WORKING DATA:
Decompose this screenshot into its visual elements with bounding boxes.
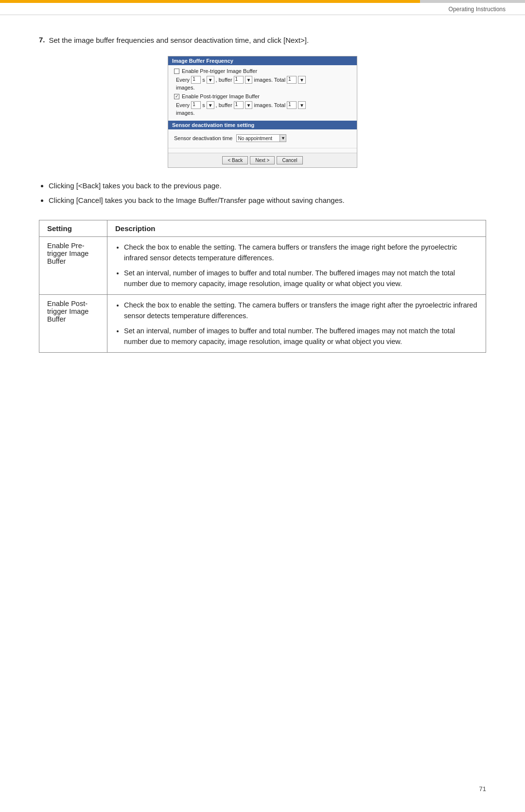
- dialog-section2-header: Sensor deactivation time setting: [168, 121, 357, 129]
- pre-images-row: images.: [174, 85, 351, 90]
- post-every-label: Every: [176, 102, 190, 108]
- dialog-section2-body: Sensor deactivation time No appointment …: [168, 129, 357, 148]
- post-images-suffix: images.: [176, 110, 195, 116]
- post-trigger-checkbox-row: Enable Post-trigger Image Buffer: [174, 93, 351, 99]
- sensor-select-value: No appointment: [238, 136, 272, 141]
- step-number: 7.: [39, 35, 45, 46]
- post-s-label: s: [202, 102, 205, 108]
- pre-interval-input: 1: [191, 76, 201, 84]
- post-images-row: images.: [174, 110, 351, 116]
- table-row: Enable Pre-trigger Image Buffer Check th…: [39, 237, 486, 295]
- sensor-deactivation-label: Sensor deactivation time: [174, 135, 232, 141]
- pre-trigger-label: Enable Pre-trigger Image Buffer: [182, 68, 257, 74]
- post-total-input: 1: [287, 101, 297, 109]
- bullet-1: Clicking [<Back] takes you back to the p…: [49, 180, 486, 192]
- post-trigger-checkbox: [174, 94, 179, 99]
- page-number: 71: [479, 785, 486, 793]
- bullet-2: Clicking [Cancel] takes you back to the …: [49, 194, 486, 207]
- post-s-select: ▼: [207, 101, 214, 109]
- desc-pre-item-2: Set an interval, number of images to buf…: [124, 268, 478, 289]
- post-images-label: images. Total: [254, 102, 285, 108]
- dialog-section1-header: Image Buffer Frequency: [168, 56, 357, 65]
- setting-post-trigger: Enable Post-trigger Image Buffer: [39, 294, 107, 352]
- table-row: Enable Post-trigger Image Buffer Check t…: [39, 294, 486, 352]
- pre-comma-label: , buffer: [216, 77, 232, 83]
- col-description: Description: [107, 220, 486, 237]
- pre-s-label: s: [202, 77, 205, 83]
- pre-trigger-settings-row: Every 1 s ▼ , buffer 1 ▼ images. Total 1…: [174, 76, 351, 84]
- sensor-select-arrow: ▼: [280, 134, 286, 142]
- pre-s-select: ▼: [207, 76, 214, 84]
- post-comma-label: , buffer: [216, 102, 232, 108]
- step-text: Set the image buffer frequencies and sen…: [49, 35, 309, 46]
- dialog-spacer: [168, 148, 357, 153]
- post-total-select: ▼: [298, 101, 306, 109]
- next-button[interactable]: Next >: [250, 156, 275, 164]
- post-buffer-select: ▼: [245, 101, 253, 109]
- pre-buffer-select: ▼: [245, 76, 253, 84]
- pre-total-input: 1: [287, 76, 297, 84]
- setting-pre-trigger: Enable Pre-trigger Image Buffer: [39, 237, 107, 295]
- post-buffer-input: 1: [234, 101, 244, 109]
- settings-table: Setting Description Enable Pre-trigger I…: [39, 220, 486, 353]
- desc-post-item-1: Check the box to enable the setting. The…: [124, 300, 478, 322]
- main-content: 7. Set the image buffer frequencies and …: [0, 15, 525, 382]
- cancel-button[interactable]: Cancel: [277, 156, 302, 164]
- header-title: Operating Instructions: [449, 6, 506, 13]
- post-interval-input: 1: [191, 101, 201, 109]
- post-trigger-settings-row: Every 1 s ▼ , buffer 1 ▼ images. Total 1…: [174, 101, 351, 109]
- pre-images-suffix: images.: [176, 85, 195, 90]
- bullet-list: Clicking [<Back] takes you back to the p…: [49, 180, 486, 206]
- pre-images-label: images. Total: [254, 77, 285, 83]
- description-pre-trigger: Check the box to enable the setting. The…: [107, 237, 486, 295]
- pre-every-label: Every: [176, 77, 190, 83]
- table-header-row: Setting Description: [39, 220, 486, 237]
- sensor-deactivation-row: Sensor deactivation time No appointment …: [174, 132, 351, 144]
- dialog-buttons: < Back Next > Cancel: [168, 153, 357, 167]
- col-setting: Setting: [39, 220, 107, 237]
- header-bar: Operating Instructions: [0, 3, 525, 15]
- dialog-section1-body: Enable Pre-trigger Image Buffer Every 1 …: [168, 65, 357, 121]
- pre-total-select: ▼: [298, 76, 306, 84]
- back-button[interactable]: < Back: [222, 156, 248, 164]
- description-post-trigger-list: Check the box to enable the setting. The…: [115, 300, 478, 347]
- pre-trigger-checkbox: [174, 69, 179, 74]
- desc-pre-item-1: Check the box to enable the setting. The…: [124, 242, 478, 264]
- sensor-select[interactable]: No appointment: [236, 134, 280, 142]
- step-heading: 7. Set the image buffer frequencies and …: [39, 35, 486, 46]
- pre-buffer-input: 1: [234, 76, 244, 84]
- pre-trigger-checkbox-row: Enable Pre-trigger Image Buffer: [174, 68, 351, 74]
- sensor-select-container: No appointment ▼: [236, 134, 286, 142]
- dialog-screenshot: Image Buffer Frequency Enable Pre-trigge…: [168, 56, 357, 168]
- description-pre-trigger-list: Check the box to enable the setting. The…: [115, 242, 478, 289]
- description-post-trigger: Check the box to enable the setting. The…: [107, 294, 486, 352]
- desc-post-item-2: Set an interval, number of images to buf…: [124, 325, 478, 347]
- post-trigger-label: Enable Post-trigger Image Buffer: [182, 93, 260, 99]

YOUR GOAL: Collect every line with the string "settings" from the records, and copy each.

TASK OUTPUT:
- pre-trigger-settings-row: Every 1 s ▼ , buffer 1 ▼ images. Total 1…: [174, 76, 351, 84]
- settings-table: Setting Description Enable Pre-trigger I…: [39, 220, 486, 353]
- post-trigger-settings-row: Every 1 s ▼ , buffer 1 ▼ images. Total 1…: [174, 101, 351, 109]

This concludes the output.